Clinical Trial Details — Status: Terminated

Administrative data

• NCT number: NCT03398512
• Other study ID #: WuhanU_Peritoneal M_colon
• Status: Terminated
• Phase: N/A
• Start date: February 1, 2018
• Est. completion date: March 20, 2020

Study information

• Verified date: March 2020
• Source: Wuhan University
• Contact: n/a
• Is FDA regulated: No
• Study type: Interventional

Clinical Trial Summary

The prognosis of patients with unresectable peritoneal metastases from colorectal cancer is poor. These patients may obtain survival benefit from radical colorectal resection and cytoreductive surgery (CRS). The response rates of previous conversion therapy are low. Hyperthermic intraperitoneal chemoperfusion (HIPEC) and systemic chemotherapy are effective methods of reducing peritoneal cancer index (PCI) levels. The purpose of this study is to investigate the efficacy and safety of HIPEC and systemic chemotherapy in the conversion therapy of peritoneal metastases from colorectal cancer.

Description:

To determine the efficacy and safety of HIPEC and systemic chemotherapy in the conversion therapy of peritoneal metastases from colorectal cancer, patients undergo HIPEC with Raltitrexed at the time of fist surgery and twice repeat within one week after the surgery, following 3 cycles of 3-week Oxaliplatin/Capecitabine chemotherapy.

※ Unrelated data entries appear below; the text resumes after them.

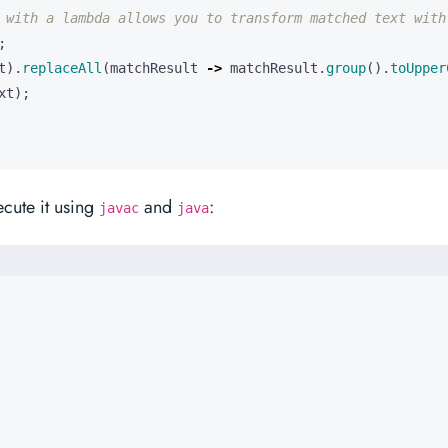
 with a lambda allows you to transform matched text with
;
t
).
replaceAll
(
matchResult
->
matchResult
.
group
().
toUpper
xt
);
cute it using
and
:
javac
java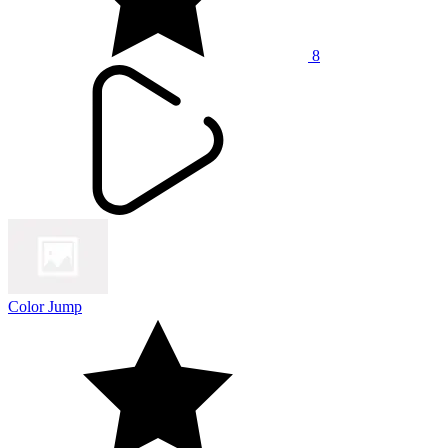
8
Color Jump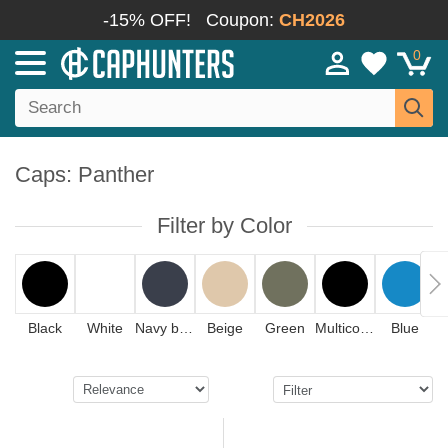
-15% OFF!
Coupon:
CH2026
0
Caps: Panther
Filter by Color
Black
White
Navy blue
Beige
Green
Multicolor
Blue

The second surgery, exploratory laparoscopy or laparotomy, is carried out one week later after the series of systemic chemotherapy.

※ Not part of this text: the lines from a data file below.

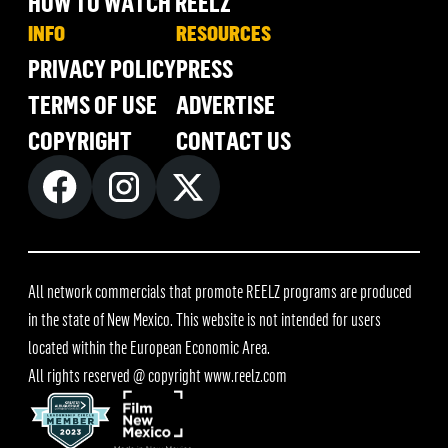
HOW TO WATCH REELZ
INFO
RESOURCES
PRIVACY POLICY
PRESS
TERMS OF USE
ADVERTISE
COPYRIGHT
CONTACT US
All network commercials that promote REELZ programs are produced
in the state of New Mexico. This website is not intended for users
located within the European Economic Area.
All rights reserved @ copyright
www.reelz.com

Recruitment information / eligibility

• Status: Terminated
• Enrollment: 15
• Est. completion date: March 20, 2020
• Est. primary completion date: March 20, 2020
• Accepts healthy volunteers: No
• Gender: All
• Age group: 18 Years to 75 Years

Eligibility

Inclusion Criteria:

• Histological proved diagnosis of colorectal cancer.

• Unresectable peritoneal metastases and primary tumor proved at surgery.

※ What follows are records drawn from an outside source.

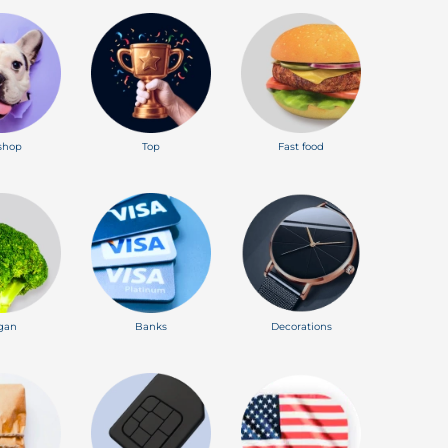
shop
Top
Fast food
gan
Banks
Decorations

• No evidence of distant metastases.

• Have not received radiotherapy, chemotherapy or immunotherapy.

• ECOG score: 0~2.

• Written informed consent is obtained prior to commencement of trial treatment.

Exclusion Criteria:

• Existence of distant metastasis outside the abdomen.

• Any previous radiotherapy, chemotherapy or immunotherapy.

• Active systemic infections.

• Inadequate cardiac function, renal function, liver function or bone marrow function at the beginning of the trial.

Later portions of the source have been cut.